TDD: The Art of Failing First

Author

Hector C. Ortiz

Date Published

image of test suite results

TL;DR

I rediscovered an old project I built while learning TDD from a book, and each commit shows a tiny, isolated step of the TDD cycle. The post gives a quick breakdown of how functional tests capture the user’s journey end-to-end, while unit tests focus on the individual pieces of logic under the hood, together forming the backbone of Test-Driven Development.



Note: This post is based on the book Test-Driven Development with Python.

Heres a link to the repo incase you are interested.



While scrolling through my GitHub repositories the other day, I stumbled across a project I built a while back. I created it specifically to put TDD techniques into practice while I was learning them, and later used it for a presentation to the engineering team at Red Ventures. The cool thing is that, each commit is a tiny, isolated step in the TDD cycle, like digital breadcrumbs showing how the app evolved from absolutely nothing to “okay, this actually works.” I figured it would be useful to distill that experience into a quick blog post.


Functional Tests: The User’s Journey

First, let’s talk about functional tests (a.k.a. acceptance tests, end-to-end tests, or the tests that make you question your life choices when they fail). These tests tell a story, the journey of a user moving through your application. If you sit down with your product manager and have them walk you through a typical user session, from landing on the page to achieving a goal, that’s essentially what a functional test captures.


Functional tests make sure the entire flow works smoothly from start to finish. It’s also helpful to use comments to outline the user’s journey and assert each step along the way.
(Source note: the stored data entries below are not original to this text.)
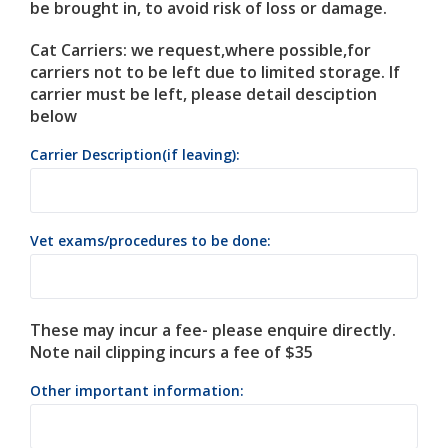
be brought in, to avoid risk of loss or damage.
Cat Carriers: we request,where possible,for
carriers not to be left due to limited storage. If
carrier must be left, please detail desciption
below
Carrier Description(if leaving):
Vet exams/procedures to be done:
These may incur a fee- please enquire directly.
Note nail clipping incurs a fee of $35
Other important information:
Screenshot of functional tests


Unit Tests: The Programmer’s View

Now let’s talk unit tests. While functional tests look at the app from the outside (the user’s perspective), unit tests examine it from the inside (the programmer’s perspective). They ensure each individual function, method, or class behaves exactly as intended.
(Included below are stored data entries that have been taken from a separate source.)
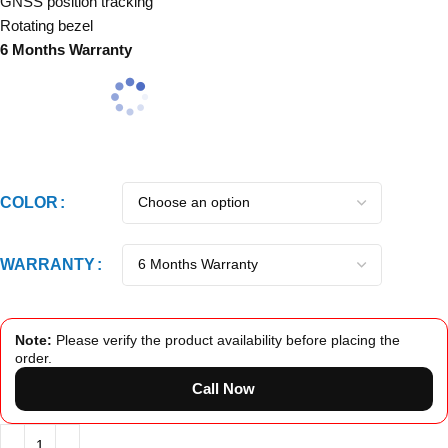
GNSS position tracking
Rotating bezel
6 Months Warranty
COLOR
WARRANTY
Note:
Please verify the product availability before placing the
order.
Call Now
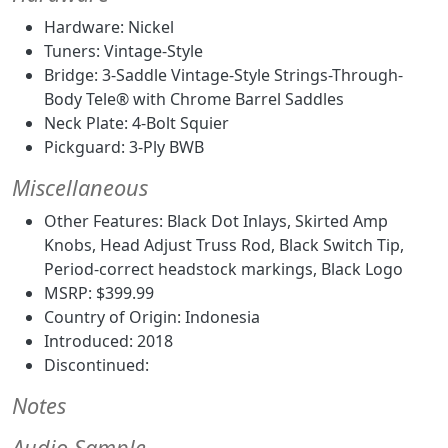
Hardware: Nickel
Tuners: Vintage-Style
Bridge: 3-Saddle Vintage-Style Strings-Through-
Body Tele® with Chrome Barrel Saddles
Neck Plate: 4-Bolt Squier
Pickguard: 3-Ply BWB
Miscellaneous
Other Features: Black Dot Inlays, Skirted Amp
Knobs, Head Adjust Truss Rod, Black Switch Tip,
Period-correct headstock markings, Black Logo
MSRP: $399.99
Country of Origin: Indonesia
Introduced: 2018
Discontinued:
Notes
Audio Sample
If functional tests confirm the entire experience works, unit tests confirm the logic behind the scenes is solid. They’re your safety net as you build and refactor.


Sample of a unit test


Red, Green, Blue

So how do we put this into practice?


  1. Red: Write a functional test that describes what the user wants. It fails. Immediately. Spectacularly. This is fine, it's supposed to happen (you’re building character). Next, think through the code needed to satisfy that behavior and write one or more unit tests that define how the logic should work. Those will fail too, and that’s still exactly where you want to be.


  1. Green: Then write just enough application code to make the unit tests pass. Once they pass, rerun your functional test and get it passing too.


  1. Blue: Congratulations! You are now allowed to refactor. This is where you clean up the code, reorganize things, and make everything as elegant as you want. Thanks to your tests, you can refactor with confidence instead of fear-sweating.


In essence, functional tests drive development from a high level by focusing on the user experience, while unit tests guide development at a low level by ensuring each piece of logic is correct. In a follow-up post, I’ll be exploring how AI can fit into this workflow and how TDD practices evolve when paired with modern AI tools.


Final Thoughts

TDD is a discipline. It doesn’t always feel natural at first, mostly because humans like instant gratification, and TDD is the broccoli of development, healthy, long-term payoff, minimal dopamine.